Source: MIL-OSI Submissions
Source: Environmental Protection Authority
The Environmental Protection Authority (EPA) is reminding Emissions Trading Scheme (ETS) participants to get their emissions returns in before 31 March and to surrender any units by 31 May.
Participants who are unable to complete their returns by 31 March can apply for an extension of up to 20 working days to submit their return, however this needs to be done by the 31 March reporting deadline. The EPA cannot extend the date for surrender obligations.
The EPA’s General Manager for Compliance, Monitoring and Enforcement, Gayle Holmes, says changes to the ETS, through the Climate Change Response (Emissions Trading Reform) Amendment Act 2020, became law last June. If participants fail to file their returns on time, and surrender or repay units by the due date, or provide incorrect information, new penalties may apply.

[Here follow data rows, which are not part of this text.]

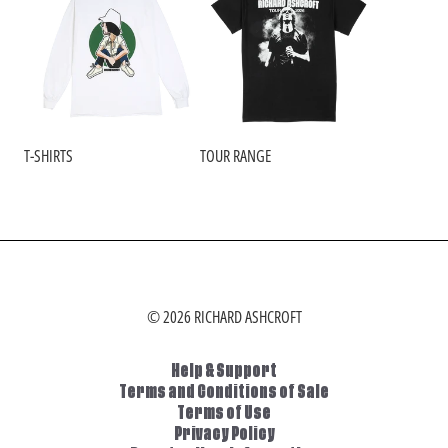
T-SHIRTS
TOUR RANGE
© 2026 RICHARD ASHCROFT
Help & Support
Terms and Conditions of Sale
Terms of Use
Privacy Policy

She says, “If you don’t meet your obligations, there are new penalties which will have financial impacts. For some participants the penalty may be substantial and we do not have discretion to apply any penalty reductions to these.”
Gayle Holmes says that’s why people need to stay up-to-date with their filing and on top of their obligations under the CCRA.
“How penalties are calculated are now prescribed by the Act. A person’s level of culpability and voluntarily disclosure of a failure or error are factors that will determine the ‘culpability factor’ to be applied to the penalty amount. It is in an organisations best interest to let us know promptly if they have made a mistake.”
In addition to penalties, there are a number of offences relating to failure to comply with provisions in the Act, including collecting data, keeping records and submitting an emission return by the due date.
Like the Income Tax regime, the ETS is ‘enabling’, in that people are able to do things for themselves. People register themselves, assess their own obligations, and then do their own reporting.
The ETS is New Zealand’s primary tool for reducing carbon emissions. The amendments, which came into effect last year, have provided the EPA with a wider range of compliance tools to help manage and maintain the integrity of the Scheme, and will improve certainty for businesses, make the Scheme more accessible and improve its administration. These changes will help New Zealand reach its greenhouse gas emissions reduction targets, moving New Zealand towards being a sustainable and low emission economy.